The Great Game is a series of works composed of a number of card combinations illustrated by the faces of key political figures shaping the geopolitical landscape in the Middle East. Each reconstituted ‘hand of play’ corresponds to a diplomatic treaty establishing or modifying geographical borders. The plastic form of a poker hand-chosen by the artist highlights the randomness of the process of fixing boundaries and the way in which they do not account for the lives of those located there. These eleven works cover two major themes of Dalloul’s artistic practice, play and power relations in geopolitics. This work represents the correspondence between Colonel Sir Henry McMahon, British High Commissioner in Egypt, and Hussein bin Ali al-Hashimi, Arab leader, Emir of Mecca, during the First World War and at the beginning of the Arab revolt against the Ottoman Empire in 1916. These letter exchanges have had a decisive impact on Middle Eastern history as they mark the official promise by the British government of an independent Arab state. A state that will never see the light of day and will be superseded by the Sykes-Picot Agreements, which will divide the Middle East into two zones of influence through the establishment of administrative mandates; implicating the British in Palestine, Jordan and southern Iraq, and the French in present-day Syria and Lebanon. The formation of these contemporary states is the direct consequence of the failings of this correspondence. Sir Arthur McMahon, David George Hogarth, Thomas Edward Lawrence, Hussein bin Ali, Sharif of Mecca, and Colonel Sir Mark Sykes are all depicted in this hand.

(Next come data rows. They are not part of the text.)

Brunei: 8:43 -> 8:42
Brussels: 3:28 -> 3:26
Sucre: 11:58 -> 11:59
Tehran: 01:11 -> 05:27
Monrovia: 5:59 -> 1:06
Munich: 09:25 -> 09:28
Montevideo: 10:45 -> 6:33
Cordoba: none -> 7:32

Bady Dalloul cunningly employs collage across various media: texts, drawings, video, and objects to produce powerful works commenting on the past and the present. His collages imply a construction, the fabrication of a space that is simultaneously autobiographical, critical, poetic and narrative. Thus, he makes narratives where the real and fiction, and individual and collective experiences, enter into a permanent dialogue questioning the official historical grand narratives. The artist conceived of a fragile book, tattered by time and long use. It’s a diary, and he has patiently filled every page. He has taken notes ever since his childhood spent in Paris and Damascus, cutting out and pasting in illustrations from history magazines and books to make up stories like Badland (1999–2004). His practice began as a way to keep busy and counter boredom and the incomprehensibility of the crisis that has held Syria in its grip for decades. For 5 years, he filled his notebooks with definitions, notes on events, information (scientific, geostrategic, military, economic and historical) and maps. A long-term project guided by a question, an obsession: do images represent the truth of our world?